There’s a lag between device compromise and login attempts against victim services, which suggests interception rather than brute theft.
The credentials used belong to victim organisations, not the devices themselves. Sandworm’s past operations rely heavily on traffic interception. And edge devices sit exactly where you’d want them if you planned to watch authentication data flow past.
Amazon’s telemetry also shows how cloud infrastructure fits into the picture. The compromised devices often ran on AWS-hosted EC2 instances, configured by customers, not exposed by AWS flaws.
Actor-controlled IP addresses maintained persistent connections to these instances, consistent with interactive access and ongoing data retrieval.
Beyond that, Amazon observed systematic credential replay attempts. After compromising edge devices hosted on AWS, the actors tried logging into victim organisations’ online services using harvested credentials tied to those organisations’ domains.
Targets for replay activity spanned multiple sectors through 2025. Energy organisations included electric utilities, energy providers, and managed security service firms serving that space.
Technology targets covered collaboration platforms and source code repositories. Telecommunications providers across several regions also appeared in the data.
Geographically, the campaign stretches wide. North America. Western and Eastern Europe. The Middle East.
Amazon notes sustained attention on the energy supply chain itself, hitting not just operators but also third-party service providers with access into sensitive networks.

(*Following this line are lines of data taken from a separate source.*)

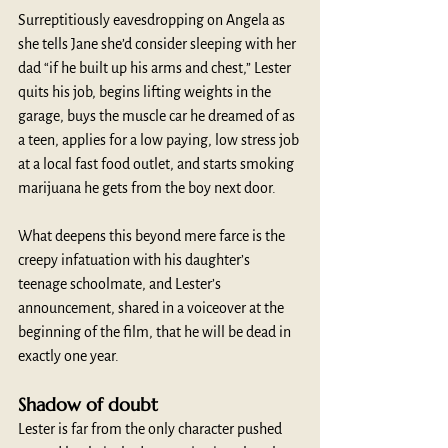
Surreptitiously eavesdropping on Angela as 
she tells Jane she’d consider sleeping with her 
dad “if he built up his arms and chest,” Lester 
quits his job, begins lifting weights in the 
garage, buys the muscle car he dreamed of as 
a teen, applies for a low paying, low stress job 
at a local fast food outlet, and starts smoking 
marijuana he gets from the boy next door.
What deepens this beyond mere farce is the 
creepy infatuation with his daughter’s 
teenage schoolmate, and Lester’s 
announcement, shared in a voiceover at the 
beginning of the film, that he will be dead in 
exactly one year. 
Shadow of doubt
Lester is far from the only character pushed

The operational flow stays consistent. Compromise a customer edge device hosted on AWS. Use native packet capture features. Harvest credentials from intercepted traffic.

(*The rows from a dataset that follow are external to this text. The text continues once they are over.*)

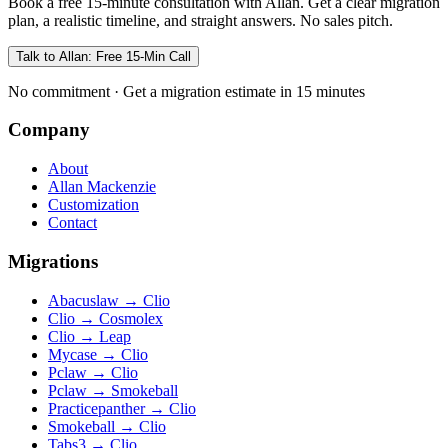
Book a free 15-minute consultation with Allan. Get a clear migration
plan, a realistic timeline, and straight answers. No sales pitch.
Talk to Allan: Free 15-Min Call
No commitment · Get a migration estimate in 15 minutes
Company
About
Allan Mackenzie
Customization
Contact
Migrations
Abacuslaw
→
Clio
Clio
→
Cosmolex
Clio
→
Leap
Mycase
→
Clio
Pclaw
→
Clio
Pclaw
→
Smokeball
Practicepanther
→
Clio
Smokeball
→
Clio
Tabs3
→
Clio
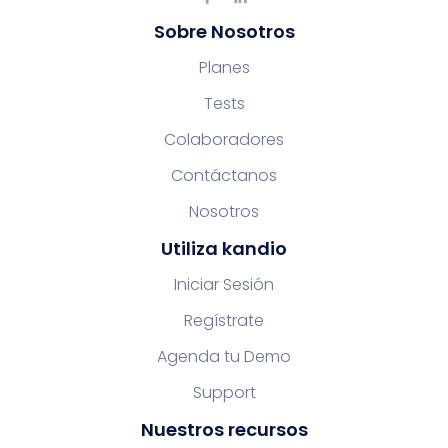
Sobre Nosotros
Planes
Tests
Colaboradores
Contáctanos
Nosotros
Utiliza kandio
Iniciar Sesión
Regístrate
Agenda tu Demo
Support
Nuestros recursos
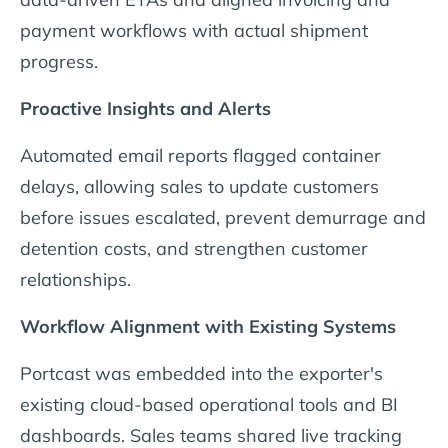
payment workflows with actual shipment
progress.
Proactive Insights and Alerts
Automated email reports flagged container
delays, allowing sales to update customers
before issues escalated, prevent demurrage and
detention costs, and strengthen customer
relationships.
Workflow Alignment with Existing Systems
Portcast was embedded into the exporter's
existing cloud-based operational tools and BI
dashboards. Sales teams shared live tracking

Replay those credentials against online services and infrastructure. Establish persistence, then move laterally. Repeat.
Amazon also identified infrastructure overlap with a threat cluster Bitdefender tracks as Curly COMrades. According to Amazon, this may signal complementary activity inside a broader GRU operation.
Bitdefender’s reporting points to post-compromise tradecraft such as Hyper-V abuse to evade EDR tools and custom implants like CurlyShell and CurlCat. Amazon’s data fills in the front end – initial access and cloud pivots.